§ EXERCISE DETAILS: Could you show each line of the records that contains the word "nuestro"?

INPUT START

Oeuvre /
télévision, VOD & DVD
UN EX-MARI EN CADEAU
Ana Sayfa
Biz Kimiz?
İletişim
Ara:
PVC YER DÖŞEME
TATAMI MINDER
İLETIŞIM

INPUT END
INPUT START

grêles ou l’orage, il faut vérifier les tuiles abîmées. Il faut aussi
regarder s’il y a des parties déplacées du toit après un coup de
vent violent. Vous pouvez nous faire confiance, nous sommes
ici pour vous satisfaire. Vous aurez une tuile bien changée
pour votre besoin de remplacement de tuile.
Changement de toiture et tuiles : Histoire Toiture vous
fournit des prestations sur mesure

INPUT END
INPUT START

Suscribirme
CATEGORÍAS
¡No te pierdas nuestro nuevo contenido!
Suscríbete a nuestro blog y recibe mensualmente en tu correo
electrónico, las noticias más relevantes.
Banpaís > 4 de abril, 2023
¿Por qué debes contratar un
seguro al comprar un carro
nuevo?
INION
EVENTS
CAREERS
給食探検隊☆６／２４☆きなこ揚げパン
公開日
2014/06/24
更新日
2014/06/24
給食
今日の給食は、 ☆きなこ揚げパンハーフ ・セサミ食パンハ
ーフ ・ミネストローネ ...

INPUT END

§ FINAL ANSWER:
¡No te pierdas nuestro nuevo contenido!
Suscríbete a nuestro blog y recibe mensualmente en tu correo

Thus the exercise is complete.